By From page A5 | June 04, 2014

Most of us collect anger IOUs that have a tendency to accumulate and fester in our unconscious. More often than not, these anger IOUs are created by other people, including loved ones and good friends. Sometimes a neighbor, a boss or an acquaintance creates these IOUs and we begin to resent these people; they start to own us without us being conscious of our resentment until it is too late to control our anger toward them any longer.

• Anger IOUs start when we believe someone is putting us down. The put-down may occur when we are alone with them or when others are within hearing distance.

For example, you have an in-law who consistently corrects you, often in public. This correction may be as simple as the way you set a table or as significant as the way you raise your kids.

Instead of confronting the in-law, you keep your mouths shut, but the anger is there each and every time you feel insulted. Your collection of anger IOUs starts to grow and, before you know it, you have a book of IOUs accumulated over months and sometimes even years.

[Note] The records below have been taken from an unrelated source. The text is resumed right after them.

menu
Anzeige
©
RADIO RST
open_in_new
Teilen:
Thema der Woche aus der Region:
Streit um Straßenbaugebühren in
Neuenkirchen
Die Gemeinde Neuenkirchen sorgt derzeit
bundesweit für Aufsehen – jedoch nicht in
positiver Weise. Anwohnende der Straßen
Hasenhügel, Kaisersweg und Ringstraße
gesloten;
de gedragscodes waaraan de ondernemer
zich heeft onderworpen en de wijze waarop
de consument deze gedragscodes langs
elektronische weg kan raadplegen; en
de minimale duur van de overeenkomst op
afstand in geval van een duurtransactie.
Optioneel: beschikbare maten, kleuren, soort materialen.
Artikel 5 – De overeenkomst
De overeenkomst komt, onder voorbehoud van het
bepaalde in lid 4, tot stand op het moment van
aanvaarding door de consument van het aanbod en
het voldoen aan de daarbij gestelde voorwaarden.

• There comes a day when you decide to cash in your collection of IOUs. That day may be in private or in public. When you have had it, you don’t care about the consequences of blasting your tormentor.

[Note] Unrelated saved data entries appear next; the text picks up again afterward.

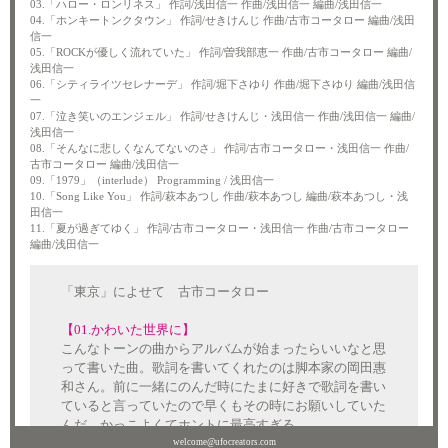
03.「ハロー・ロンリネス」 作詞/浅田信一 作曲/浅田信一 編曲/浅田信一
04.「ホンキートンクタウン」 作詞/せきけんじ 作曲/古市コータロー 編曲/浅田
信一
05.「ROCKが優しく流れていた」 作詞/曽我部恵一 作曲/古市コータロー 編曲/
浅田信一
06.「シティライツセレナーデ」 作詞/堀下さゆり 作曲/堀下さゆり 編曲/浅田信
一
07.「泣き笑いのエンジェル」 作詞/せきけんじ・浅田信一 作曲/浅田信一 編曲/
浅田信一
08.「そんなに悲しくなんてないのさ」 作詞/古市コータロー・浅田信一 作曲/
古市コータロー 編曲/浅田信一
09.「1979」（interlude） Programming / 浅田信一
10.「Song Like You」 作詞/萩本あつし 作曲/萩本あつし 編曲/萩本あつし・浅
田信一
11.「夏が過ぎてゆく」 作詞/古市コータロー・浅田信一 作曲/古市コータロー
編曲/浅田信一
「東京」によせて 古市コータロー
【01.かわいた世界に】
こんなトーンの曲からアルバムが始まったらいいなと思
って書いた曲。歌詞を書いてくれたのは脚本家の岡田惠
和さん。前に一緒にのんだ時にたまに好きで歌詞を書い
ていると言っていたので早くもその時にお願いしていた
んだ。かっこよくてホントに最高すぎる。
welcome@ufocreators.com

• The confrontation day may occur over a very simple incident. Your in-law, once again, criticizes your housekeeping and all of that past anger comes alive. You let go of both barrels and yell at the in-law and talk for two minutes, making it very clear how long you have resented him and you don’t care if you ever see him again.

The in-law is shocked and everyone in the room can’t believe you are so angry about the in-law criticizing your housekeeping. In fact, the incident that triggered your explosion is not that important. The in-law and everyone in the room doesn’t realize how long you have hated the little put-downs and the advice you didn’t want from the in-law.

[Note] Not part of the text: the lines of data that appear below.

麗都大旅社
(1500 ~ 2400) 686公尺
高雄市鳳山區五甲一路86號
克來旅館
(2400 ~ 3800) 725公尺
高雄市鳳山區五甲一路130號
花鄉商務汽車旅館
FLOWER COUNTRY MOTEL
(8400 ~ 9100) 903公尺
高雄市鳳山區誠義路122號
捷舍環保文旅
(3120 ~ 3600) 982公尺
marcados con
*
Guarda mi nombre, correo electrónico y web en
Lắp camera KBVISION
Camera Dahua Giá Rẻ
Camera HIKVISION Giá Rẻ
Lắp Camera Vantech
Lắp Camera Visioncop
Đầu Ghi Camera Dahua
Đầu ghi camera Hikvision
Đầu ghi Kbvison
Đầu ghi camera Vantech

Probably you, too, are surprised with your decision to fight back and clear the air. You don’t scream in your everyday life and it’s unusual for you to dislike, much less hate, anybody.

• If your anger IOUs are collected in a work situation with our boss, you are in a no-win, frustrating situation. How do you do combat with someone who decides if you receive a paycheck or not?

Often, when you have a boss who creates angry IOUs for you, you take your anger out on others, including loved ones and co-workers. They don’t determine your employment status and they are more inclined to forgive your anger.

• Earlier in this column, I stated that these tormentors “start to own you.” In other words, they, and not you, determine if you have inner peace.

When we decide to dislike or hate someone, they own our emotions. Every time we see them or someone mentions their names, we become tense, upset and mad. They create an emotional prison for us.

• Do not allow outside sources or other people to decide your inner harmony. When you realize someone is manufacturing anger IOUs for you, do something about it. Try talking to the tormentor in private. If he refuses to change his behavior, confront him verbally and publicly, if necessary.

The confrontation should occur early in the relationship. After the second insult, make your move. If he refuses to change, it’s OK to forgive him. The Cherokee says to forgive him, but it doesn’t mean you have to invite him to your home. I agree with the Cherokee.

Bob Billingsley is an El Dorado Hills resident and bi-weekly columnist at the Mountain Democrat.